The workflow designer includes a test mode where you can execute the generated workflow immediately to verify that it works correctly. If steps need adjustment, the edit mode allows JSON modifications with syntax highlighting and validation.

Prerequisites

Before you begin, verify that you have:

Deployment and setup

Clone the GitHub repository and navigate to the project directory for the specific browser that you’re using. The main directory contains chrome-extension and firefox-extension folders.

git clone https://github.com/aws-samples/sample-ai-powered-compliance-evidence-collector

cd sample-ai-powered-compliance-evidence-collector

We provide a unified AWS CloudFormation template that deploys the complete AWS infrastructure with support for Chrome, Firefox, or both browsers. You must update AdminEmail with the email address that Amazon SES uses to send the generated reports and UserEmail with the email address that receives both the temporary Amazon Cognito password and the compliance report.

You can use the BrowserType parameter to select which browser extensions to support:

  • Chrome – configured for Chrome extension only
  • Firefox – configured for Firefox extension only
  • Both – configured for both Chrome and Firefox extensions (default)
aws cloudformation create-stack 
  --stack-name evidence-collector 
  --template-body file://deployment/evidence-collector-cfn.yaml 
  --parameters 
    ParameterKey=BrowserType,ParameterValue=Both 
    ParameterKey=AdminEmail,ParameterValue=admin@example.com 
    ParameterKey=UserEmail,ParameterValue=user@example.com 
    ParameterKey=BucketName,ParameterValue=my-evidence-bucket 
  --capabilities CAPABILITY_IAM 
  --region us-east-1

The template creates:

  • Amazon Cognito User Pool with strong password policy
  • Amazon Cognito Identity Pool for AWS service access with role-based permissions
  • S3 Bucket with encryption, versioning, and public access blocking
  • IAM Roles with least-privilege policies for Amazon Bedrock, S3, and SES access
  • AWS Lambda function that uploads initial system prompts to S3
  • Initial User with email invitation containing temporary password

After deployment, the CloudFormation outputs provide values needed to configure the browser extension:

  • EvidenceBucketName
  • IdentityPoolId
  • Region
  • UserPoolClientId
  • UserPoolId

You will input this data into the browser extension for a one-time setup. The output of the CloudFormation screen will be as shown in the following image.
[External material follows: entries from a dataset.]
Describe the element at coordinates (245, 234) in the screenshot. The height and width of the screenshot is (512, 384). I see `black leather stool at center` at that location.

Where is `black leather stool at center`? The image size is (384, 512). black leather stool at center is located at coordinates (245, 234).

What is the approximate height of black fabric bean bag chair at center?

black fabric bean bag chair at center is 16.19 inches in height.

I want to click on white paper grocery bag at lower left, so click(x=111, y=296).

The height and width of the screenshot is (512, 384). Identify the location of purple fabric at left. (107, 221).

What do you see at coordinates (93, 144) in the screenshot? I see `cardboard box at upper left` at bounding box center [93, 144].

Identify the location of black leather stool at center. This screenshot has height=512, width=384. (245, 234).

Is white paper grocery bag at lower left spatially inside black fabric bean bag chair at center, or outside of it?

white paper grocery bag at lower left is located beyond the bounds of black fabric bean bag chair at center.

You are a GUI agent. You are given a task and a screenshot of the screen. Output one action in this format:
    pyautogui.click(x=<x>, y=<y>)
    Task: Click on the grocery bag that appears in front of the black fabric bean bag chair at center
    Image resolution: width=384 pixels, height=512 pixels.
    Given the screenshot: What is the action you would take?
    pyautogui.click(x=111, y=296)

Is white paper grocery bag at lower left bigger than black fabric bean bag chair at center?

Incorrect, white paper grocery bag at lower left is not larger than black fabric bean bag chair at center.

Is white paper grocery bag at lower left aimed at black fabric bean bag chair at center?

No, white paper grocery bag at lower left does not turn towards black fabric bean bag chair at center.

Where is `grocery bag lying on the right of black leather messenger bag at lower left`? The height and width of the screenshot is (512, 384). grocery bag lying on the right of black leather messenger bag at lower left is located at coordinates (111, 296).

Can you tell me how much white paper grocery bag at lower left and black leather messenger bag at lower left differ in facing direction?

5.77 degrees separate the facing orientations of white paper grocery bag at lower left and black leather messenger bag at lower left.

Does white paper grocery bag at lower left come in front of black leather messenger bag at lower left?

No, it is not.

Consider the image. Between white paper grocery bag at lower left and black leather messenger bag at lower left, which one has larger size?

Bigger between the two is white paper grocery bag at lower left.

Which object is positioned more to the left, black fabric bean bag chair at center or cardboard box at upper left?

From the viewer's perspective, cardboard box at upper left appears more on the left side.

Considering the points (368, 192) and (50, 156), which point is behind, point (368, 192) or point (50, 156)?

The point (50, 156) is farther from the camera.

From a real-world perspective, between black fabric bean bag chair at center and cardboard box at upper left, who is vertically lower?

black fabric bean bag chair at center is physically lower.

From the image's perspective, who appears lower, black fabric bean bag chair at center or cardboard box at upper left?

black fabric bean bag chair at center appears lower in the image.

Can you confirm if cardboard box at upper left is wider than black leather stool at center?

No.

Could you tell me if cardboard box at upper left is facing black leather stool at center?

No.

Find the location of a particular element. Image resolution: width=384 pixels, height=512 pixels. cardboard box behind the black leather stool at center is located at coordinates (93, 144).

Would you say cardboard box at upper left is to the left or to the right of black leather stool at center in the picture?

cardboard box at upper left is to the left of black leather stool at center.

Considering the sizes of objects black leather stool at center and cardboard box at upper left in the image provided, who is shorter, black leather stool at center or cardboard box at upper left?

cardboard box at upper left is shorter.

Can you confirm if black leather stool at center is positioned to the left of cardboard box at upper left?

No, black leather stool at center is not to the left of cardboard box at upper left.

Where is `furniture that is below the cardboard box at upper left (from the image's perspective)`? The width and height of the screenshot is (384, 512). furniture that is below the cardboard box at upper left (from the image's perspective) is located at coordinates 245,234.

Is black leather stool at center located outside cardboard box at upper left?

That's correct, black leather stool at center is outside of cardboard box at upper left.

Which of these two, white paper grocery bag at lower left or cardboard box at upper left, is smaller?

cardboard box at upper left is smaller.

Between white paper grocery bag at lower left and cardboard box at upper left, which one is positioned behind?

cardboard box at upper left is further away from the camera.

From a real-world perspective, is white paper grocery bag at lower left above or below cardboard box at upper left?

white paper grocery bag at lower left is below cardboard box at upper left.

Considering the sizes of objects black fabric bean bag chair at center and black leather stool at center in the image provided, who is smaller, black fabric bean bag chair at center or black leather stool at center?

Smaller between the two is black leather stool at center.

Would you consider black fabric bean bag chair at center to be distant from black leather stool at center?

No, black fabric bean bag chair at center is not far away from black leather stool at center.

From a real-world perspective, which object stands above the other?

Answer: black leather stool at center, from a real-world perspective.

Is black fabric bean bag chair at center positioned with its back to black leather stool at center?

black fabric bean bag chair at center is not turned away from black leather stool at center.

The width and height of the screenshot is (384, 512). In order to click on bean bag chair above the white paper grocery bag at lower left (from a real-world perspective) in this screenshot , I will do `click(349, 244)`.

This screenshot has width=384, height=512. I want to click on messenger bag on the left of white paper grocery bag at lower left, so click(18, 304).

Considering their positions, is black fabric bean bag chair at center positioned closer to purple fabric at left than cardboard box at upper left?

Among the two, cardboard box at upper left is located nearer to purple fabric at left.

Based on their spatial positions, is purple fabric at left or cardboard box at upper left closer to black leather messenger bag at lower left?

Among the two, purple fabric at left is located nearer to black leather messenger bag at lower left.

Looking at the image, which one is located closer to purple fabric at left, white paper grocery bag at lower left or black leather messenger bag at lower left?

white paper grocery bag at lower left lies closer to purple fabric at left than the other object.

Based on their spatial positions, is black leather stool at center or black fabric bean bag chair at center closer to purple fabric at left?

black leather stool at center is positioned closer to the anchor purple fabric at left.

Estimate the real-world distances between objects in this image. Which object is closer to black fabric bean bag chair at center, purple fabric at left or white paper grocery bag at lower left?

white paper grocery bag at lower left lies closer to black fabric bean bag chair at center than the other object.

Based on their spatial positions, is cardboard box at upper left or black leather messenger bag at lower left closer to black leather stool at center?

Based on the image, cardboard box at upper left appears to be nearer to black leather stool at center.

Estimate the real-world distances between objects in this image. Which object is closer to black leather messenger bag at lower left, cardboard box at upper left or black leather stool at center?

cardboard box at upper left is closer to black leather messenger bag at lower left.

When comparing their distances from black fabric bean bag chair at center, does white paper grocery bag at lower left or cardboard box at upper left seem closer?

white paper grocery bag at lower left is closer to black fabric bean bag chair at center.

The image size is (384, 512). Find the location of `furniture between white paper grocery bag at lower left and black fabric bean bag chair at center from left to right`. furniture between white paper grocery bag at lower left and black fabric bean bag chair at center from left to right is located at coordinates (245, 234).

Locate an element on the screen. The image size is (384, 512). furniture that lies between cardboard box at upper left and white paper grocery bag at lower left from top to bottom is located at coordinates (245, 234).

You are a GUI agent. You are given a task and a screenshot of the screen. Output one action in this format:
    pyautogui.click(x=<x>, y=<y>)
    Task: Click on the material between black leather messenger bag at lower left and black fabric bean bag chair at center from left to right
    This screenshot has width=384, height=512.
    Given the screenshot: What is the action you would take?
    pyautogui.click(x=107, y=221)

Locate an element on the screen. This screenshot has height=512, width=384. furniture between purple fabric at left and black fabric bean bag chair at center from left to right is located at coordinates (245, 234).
CloudFormation Output Evidence Collector.

Browser extension configuration

For Chrome:

Navigate to the chrome extension folder locally in the GitHub repo you cloned earlier by following these steps

  1. cd chrome-extension
  2. npm install
  3. npm run build

This will create a dist folder within the chrome-extension folder, then you will continue the steps within the Chrome browser.
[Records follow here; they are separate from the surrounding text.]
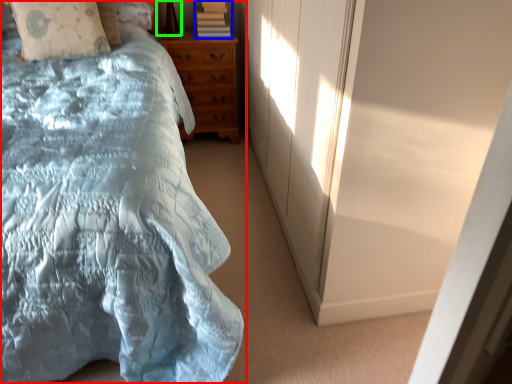 Question: Which object is positioned closest to bed (highlighted by a red box)? Select from book (highlighted by a blue box) and table lamp (highlighted by a green box).

Choices:
 (A) book
 (B) table lamp

Answer: (A) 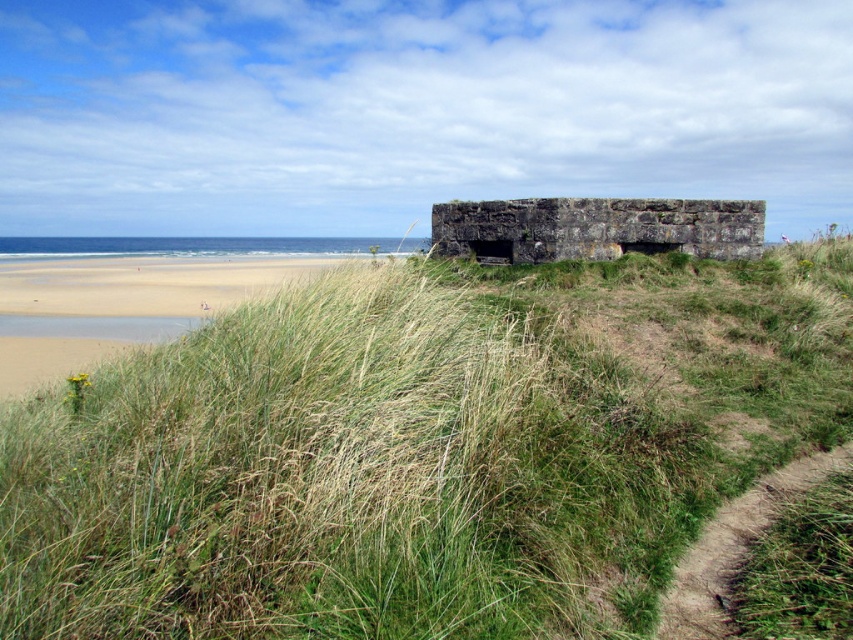 Question: Does green grassy at center have a smaller size compared to dirt/grass path at lower right?

Choices:
 (A) no
 (B) yes

Answer: (B)

Question: Observing the image, what is the correct spatial positioning of sandy beige sand at lower left in reference to dark gray stone bunker at center?

Choices:
 (A) right
 (B) left

Answer: (B)

Question: Which is farther from the dirt/grass path at lower right?

Choices:
 (A) dark gray stone bunker at center
 (B) sandy beige sand at lower left

Answer: (B)

Question: Which object appears farthest from the camera in this image?

Choices:
 (A) green grassy at center
 (B) dirt/grass path at lower right

Answer: (A)

Question: Which object appears farthest from the camera in this image?

Choices:
 (A) dark gray stone bunker at center
 (B) dirt/grass path at lower right
 (C) sandy beige sand at lower left
 (D) green grassy at center

Answer: (C)

Question: Observing the image, what is the correct spatial positioning of green grassy at center in reference to dirt/grass path at lower right?

Choices:
 (A) below
 (B) above

Answer: (B) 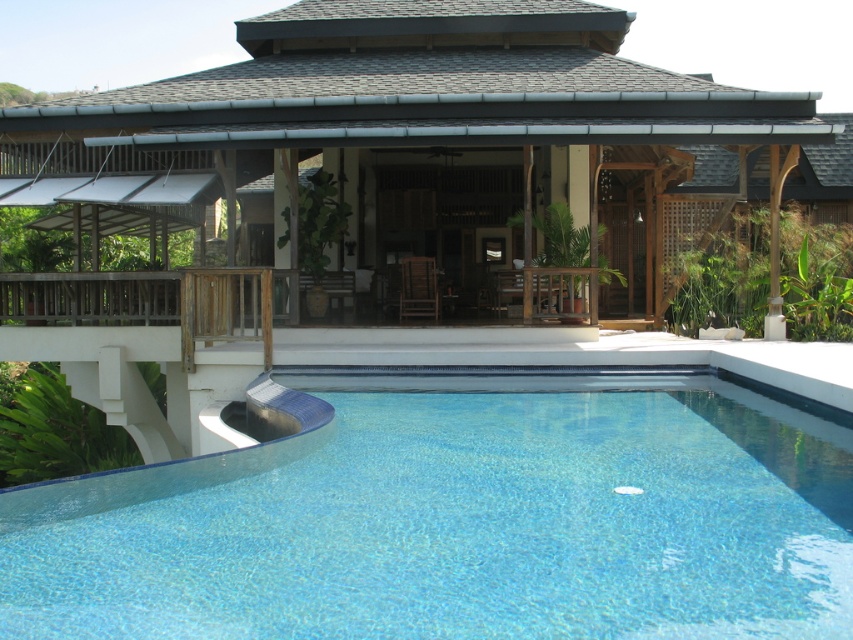 Question: Is blue tile pool at lower center positioned behind clear glass pool at center?

Choices:
 (A) yes
 (B) no

Answer: (A)

Question: Can you confirm if blue tile pool at lower center is positioned below clear glass pool at center?

Choices:
 (A) no
 (B) yes

Answer: (A)

Question: Among these objects, which one is farthest from the camera?

Choices:
 (A) clear glass pool at center
 (B) blue tile pool at lower center

Answer: (B)

Question: Which of the following is the farthest from the observer?

Choices:
 (A) tap(755, 532)
 (B) tap(192, 132)

Answer: (B)

Question: Is blue tile pool at lower center to the left of clear glass pool at center from the viewer's perspective?

Choices:
 (A) no
 (B) yes

Answer: (A) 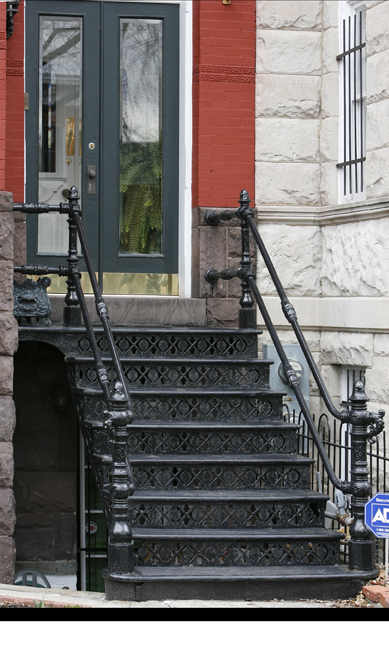 Image resolution: width=389 pixels, height=652 pixels. Identify the location of keyhole. click(92, 145). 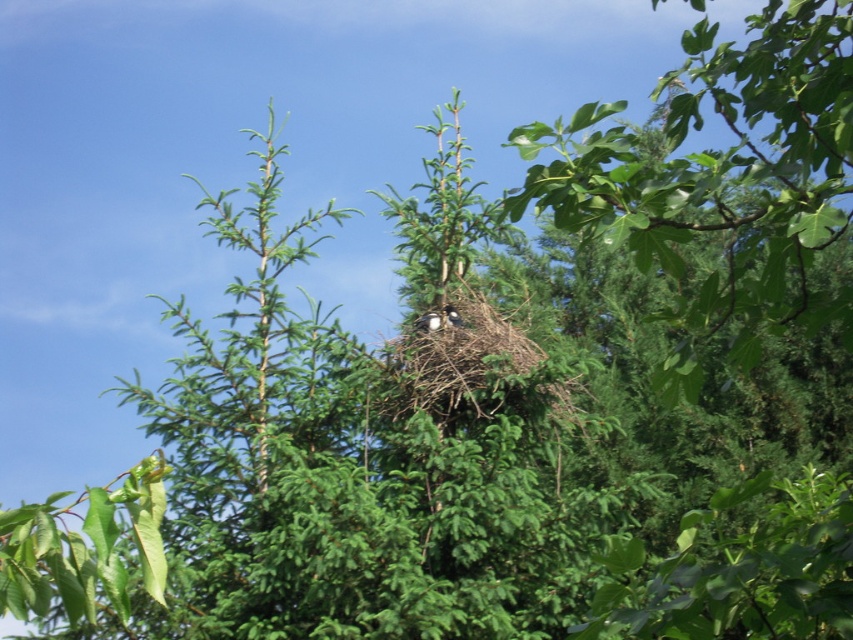 You are a nature photographer observing a tree with a nest. You notice two birds in the nest, a white fluffy bird at center and a brown fuzzy bird at center. Which bird is larger?

The brown fuzzy bird at center is larger than the white fluffy bird at center.

You are standing in front of a tree and looking at the center of the image. What do you see at the point with coordinates (428, 321)?

At the point with coordinates (428, 321), you see a white fluffy bird at center.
  1. Go to the Chrome browser.
  2. Navigate to chrome://extensions in the address bar.
  3. Enable Developer mode (toggle in the top-right corner).
  4. Select the Load unpacked button.
  5. Navigate to and select the chrome-extension/dist folder.

After you have the extension installed, you can insert the output from the CloudFormation template to configure it as shown in the following image.

Evidence Collector Chrome Extension

For Firefox:

Navigate to the Firefox extension folder locally in the GitHub repo you cloned earlier by following these steps

  1. cd firefox-extension
  2. npm install
  3. npm run build

This will create a dist folder within the firefox-extension folder, then you will continue the steps within the Firefox browser.

  1. Go to the Firefox browser.
  2. Navigate to about:debugging in the address bar.
  3. In the left-hand menu, select This Firefox.
  4. Choose the Load Temporary Add-on button.
  5. Navigate to the firefox-extension/dist folder.
  6. Select the manifest.json file.

The extension is now installed temporarily and will remain active until you restart Firefox. It will appear under the Temporary Extensions header. After installation, input the CloudFormation template outputs into the extension to configure it as shown in the following image.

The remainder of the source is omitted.